2010-02-10 13:01:56 | Weblog
 町医者のような堅気な商売をやっている身からすると、探偵稼業はいたって気楽でヤクザな職業に見える。なおさら私の患者さん、秋原康三を見ていると、探偵稼業は気楽でいいなと思えてくるときがある。そんな彼がどういうわけからかうちを気に入ってくれている。それが、私の病院、いや私にとって、有り難いことなのか厄介なことなのか、朝の診察室の鉢植えへの水遣りのときなどにふと考えてしまうことがある。

 秋原康三は困った患者である。なぜ、医者である私が、しかも、探偵という看板をついぞ掲げたことのない私が、毎度毎度彼に事件現場まで呼び出されて、彼を担架で私の病院まで搬送し、診察・治療・入院の処置にてんてこ舞いさせられなければならないのか。私は怖くて秋原本人に確認したことはないが、どうやら秋原は私の病院に入院することを別荘で静養することと同義と心得ているらしい。救急隊員も救急隊員だ。事件現場で秋原の姿を見つけると、すぐに私の病院に一報を入れてくる。電話が鳴って、「先生、いつもの緊急出動要請です」と看護師が私を呼びに来るとき、私はパブロフの犬、いや、アキハラの犬よろしく、野外外科道具一式を突っ込んである往診鞄に手を伸ばす。

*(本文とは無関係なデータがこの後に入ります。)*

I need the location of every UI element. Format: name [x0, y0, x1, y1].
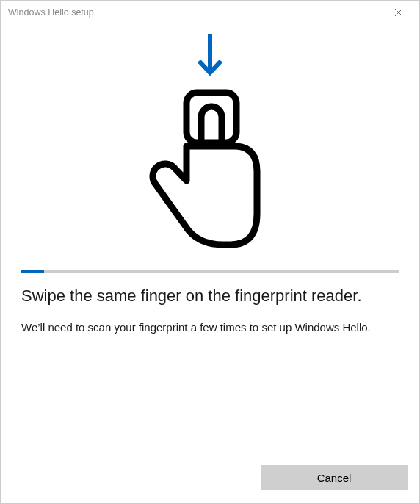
- dialog-content: Swipe the same finger on the fingerprint…: [1, 24, 419, 465]
- progress-fill: [21, 270, 44, 273]
- progress-bar: [21, 270, 399, 273]
- instruction-subtext: We’ll need to scan your fingerprint a fe…: [21, 320, 399, 335]
- instruction-heading: Swipe the same finger on the fingerprint…: [21, 286, 399, 307]
- titlebar: Windows Hello setup: [1, 1, 419, 24]
- arrow-down-icon: [192, 30, 228, 82]
- close-button[interactable]: [384, 1, 413, 24]
- svg-rect-3: [187, 93, 236, 143]
- fingerprint-illustration: [21, 24, 399, 267]
- close-icon: [394, 8, 403, 17]
- finger-touch-icon: [137, 82, 283, 258]
- window-title: Windows Hello setup: [8, 7, 384, 18]
- dialog-footer: Cancel: [1, 465, 419, 503]
- dialog-window: Windows Hello setup: [0, 0, 420, 504]
- cancel-button[interactable]: Cancel: [261, 465, 408, 490]
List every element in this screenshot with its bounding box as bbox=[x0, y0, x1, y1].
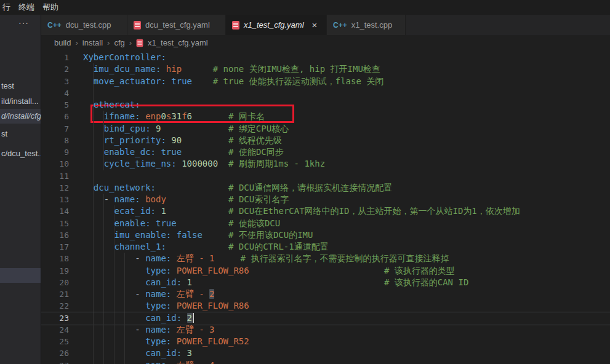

「はい、いま行くから。救急車のキーを用意しておいて。それからね、矢嶋先生に連絡しておいて。診察室が無人になったら患者さんが困るからね。」
 矢嶋先生というのは、私の大学の後輩にあたる男だ。父親も医者なら兄貴も医者という医者一家の次男坊で、本人も家の定めで医師免状は取ったものの、小説家志望とやらで、私の家の近所にある自分の家の医院の手伝いをちょこちょこしてはいるらしいが、そろそろ免状に埃が積もってきているという噂のある男だ。
 後輩思いの優しい先輩である私は、時々私の病院を手伝ってもらうことで彼の医術の腕が衰えないように、と配慮しているわけだ。
 奥で電話を掛けている看護師が、「はーい。矢嶋先生、オッケーでーす。いますぐ来るそうでーす」と叫ぶ。「よっしゃ」と私は車庫に走る。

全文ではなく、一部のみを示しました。